Limitations & Future Work¶
- The authors acknowledge that the object is assumed to remain rigidly static between the query and the reference model. Under non-rigid/articulated motions, the pose estimation will fail; the future direction is to introduce deformable components to decouple rigid motions and local deformations.
- Training rely primarily on solid, opaque objects, and the method will likely fail for transparent/reflective objects, where background semantics and reflections mislead geometric reasoning. Preprocessing like background suppression/specular removal or expanding such training data could address this.
- The method is heavily dependent on large-scale synthetic data and pre-trained weights from multi-view foundation models, resulting in high replication costs (190k object rendering + VGGT/PTv3 dual pre-training). It also requires a known CAD model and a detection mask as input, rather than being a pure RGB zero-prior method.
- Performance keeps improving as the number of views increases from 10 \(\to\) 20 (AUC@3 28.18 \(\to\) 33.59), showing that the default configuration may not be saturated. However, more views translate to higher inference costs, and the accuracy-efficiency trade-off has not been fully explored.
Related Work & Insights¶
- vs. match-then-localize / match-then-refine (MegaPose, GigaPose, GenFlow, FoundPose): They explicitly build feature correspondences between the query and model/templates and solve with PnP, placing a ceiling on accuracy due to matching quality. This work performs end-to-end regression without explicit matching, making it more robust when matching is unreliable and achieving higher average AR.
- vs. RayPose (feedforward + multi-view diffusion): Both are feedforward and bypass explicit matching, but RayPose uses multi-view diffusion. This work adopts a deterministic VGGT-style multi-view attention with explicit geometry injection, achieving superior performance (41.1 vs. 39.1 average AR), especially in single-object scenarios like TUD-L.
- vs.
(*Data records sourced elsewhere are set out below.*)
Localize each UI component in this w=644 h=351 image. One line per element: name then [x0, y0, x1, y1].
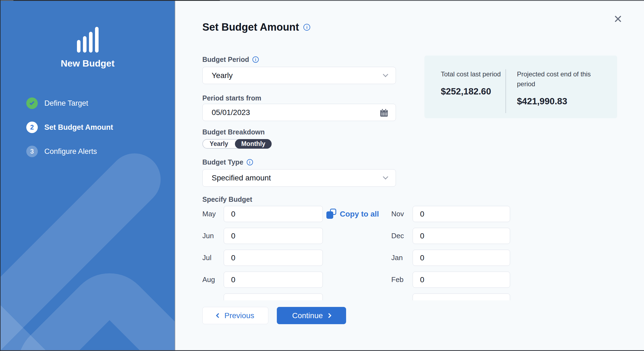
month-row: May	[202, 206, 323, 222]
month-row: Nov	[391, 206, 510, 222]
budget-breakdown-toggle: Yearly Monthly	[202, 139, 272, 149]
step-label: Set Budget Amount	[44, 123, 113, 132]
breakdown-option-yearly[interactable]: Yearly	[203, 140, 235, 148]
previous-button-label: Previous	[225, 311, 254, 320]
continue-button-label: Continue	[292, 311, 323, 320]
month-amount-input-jun[interactable]	[224, 228, 323, 244]
step-number-badge: 2	[26, 122, 38, 133]
budget-wizard-modal: New Budget Define Target 2 Set Budget Am…	[0, 0, 644, 351]
projected-cost-label: Projected cost end of this period	[517, 69, 607, 89]
copy-to-all-label: Copy to all	[340, 210, 379, 218]
budget-type-label: Budget Type	[202, 158, 243, 166]
screen-left-edge	[0, 0, 1, 351]
month-amount-input-aug[interactable]	[224, 272, 323, 288]
month-row: Jan	[391, 250, 510, 266]
info-icon[interactable]: i	[303, 24, 310, 31]
month-label: Aug	[202, 275, 224, 284]
month-amount-input[interactable]	[224, 294, 323, 300]
month-label: Jun	[202, 232, 224, 240]
step-number-badge: 3	[26, 146, 38, 157]
period-starts-label: Period starts from	[202, 94, 261, 102]
month-row: Jul	[202, 250, 323, 266]
step-define-target[interactable]: Define Target	[26, 97, 113, 109]
month-label: Nov	[391, 210, 413, 218]
month-label: Jul	[202, 254, 224, 262]
budget-type-select[interactable]: Specified amount	[202, 169, 396, 187]
chevron-left-icon	[216, 313, 221, 318]
chevron-down-icon	[383, 174, 388, 180]
step-label: Define Target	[44, 99, 88, 108]
chevron-right-icon	[326, 313, 331, 318]
summary-divider	[505, 69, 506, 113]
month-row-clipped	[391, 294, 510, 300]
month-row: Jun	[202, 228, 323, 244]
month-budget-grid: May Jun Jul Aug	[202, 206, 539, 300]
month-label: Dec	[391, 232, 413, 240]
wizard-steps: Define Target 2 Set Budget Amount 3 Conf…	[26, 97, 113, 170]
budget-period-value: Yearly	[212, 71, 233, 80]
wizard-title: New Budget	[0, 58, 175, 69]
wizard-sidebar: New Budget Define Target 2 Set Budget Am…	[0, 0, 175, 351]
budget-type-value: Specified amount	[212, 174, 271, 182]
previous-button[interactable]: Previous	[202, 307, 268, 324]
projected-cost-value: $421,990.83	[517, 96, 607, 107]
close-icon[interactable]	[613, 14, 623, 24]
month-amount-input[interactable]	[413, 294, 510, 300]
info-icon[interactable]: i	[247, 159, 253, 165]
month-amount-input-nov[interactable]	[413, 206, 510, 222]
month-row: Feb	[391, 272, 510, 288]
month-row: Dec	[391, 228, 510, 244]
month-amount-input-jan[interactable]	[413, 250, 510, 266]
bar-chart-logo-icon	[0, 26, 175, 53]
period-start-date-input[interactable]: 05/01/2023	[202, 104, 396, 121]
page-title: Set Budget Amount	[202, 21, 299, 33]
period-start-date-value: 05/01/2023	[212, 108, 250, 117]
month-amount-input-may[interactable]	[224, 206, 323, 222]
budget-period-label: Budget Period	[202, 56, 249, 64]
month-label: May	[202, 210, 224, 218]
step-complete-check-icon	[26, 97, 38, 109]
month-label: Feb	[391, 275, 413, 284]
copy-icon	[326, 209, 336, 220]
month-row: Aug	[202, 272, 323, 288]
month-label: Jan	[391, 254, 413, 262]
continue-button[interactable]: Continue	[277, 307, 346, 324]
step-set-budget-amount[interactable]: 2 Set Budget Amount	[26, 122, 113, 133]
month-amount-input-jul[interactable]	[224, 250, 323, 266]
month-amount-input-feb[interactable]	[413, 272, 510, 288]
brand-watermark	[0, 0, 175, 351]
copy-to-all-button[interactable]: Copy to all	[326, 209, 379, 220]
total-cost-value: $252,182.60	[441, 86, 505, 97]
month-column-left: May Jun Jul Aug	[202, 206, 323, 300]
info-icon[interactable]: i	[252, 56, 259, 63]
cost-summary-card: Total cost last period $252,182.60 Proje…	[424, 56, 617, 118]
calendar-icon[interactable]	[380, 108, 389, 119]
screen-top-edge-dark	[13, 0, 220, 1]
month-amount-input-dec[interactable]	[413, 228, 510, 244]
main-panel: Set Budget Amount i Total cost last peri…	[176, 0, 644, 351]
budget-breakdown-label: Budget Breakdown	[202, 128, 265, 136]
budget-period-select[interactable]: Yearly	[202, 67, 396, 84]
month-row-clipped	[202, 294, 323, 300]
specify-budget-label: Specify Budget	[202, 195, 252, 203]
breakdown-option-monthly[interactable]: Monthly	[235, 139, 272, 149]
step-configure-alerts[interactable]: 3 Configure Alerts	[26, 146, 113, 157]
chevron-down-icon	[383, 71, 388, 77]
total-cost-label: Total cost last period	[441, 69, 505, 79]
month-column-right: Nov Dec Jan Feb	[391, 206, 510, 300]
wizard-footer: Previous Continue	[202, 307, 346, 324]
step-label: Configure Alerts	[44, 147, 97, 156]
VGGT / π³ / DUSt3R (Multi-view foundation models): They only take images, can only estimate relative camera poses, and assume appearance consistency. This work injects known 3D geometry (point maps + point cloud feature view maps) into their architectures and resolves the domain gap with synthetic data, extending them from "scene geometric reconstruction" to "object 6D pose." Direct transfer of VGGT yields only 16.3 while this work achieves 41.1.
Rating¶
- Novelty: ⭐⭐⭐⭐ Extending multi-view geometry foundation models to 6D pose and designing view-map-based geometry injection is a fresh direction, though built upon mature architectures like VGGT.
- Experimental Thoroughness: ⭐⭐⭐⭐⭐ Evaluated on 5 BOP datasets with multi-dimensional ablation studies covering input modalities, injection methods, view strategies, and fine-tuning strategies. The control experiments (such as PTv3 direct addition collapse) are highly convincing.
- Writing Quality: ⭐⭐⭐⭐ The motivation-methodology-ablation logic is very clear, and the trade-offs of geometry injection are thoroughly discussed, though some equation formatting (original LaTeX) was slightly cluttered.
- Value: ⭐⭐⭐⭐ SOTA results + a 190k object dataset provide practical reference value for unseen object pose estimation and the "foundation model adaptation + geometry injection" paradigm.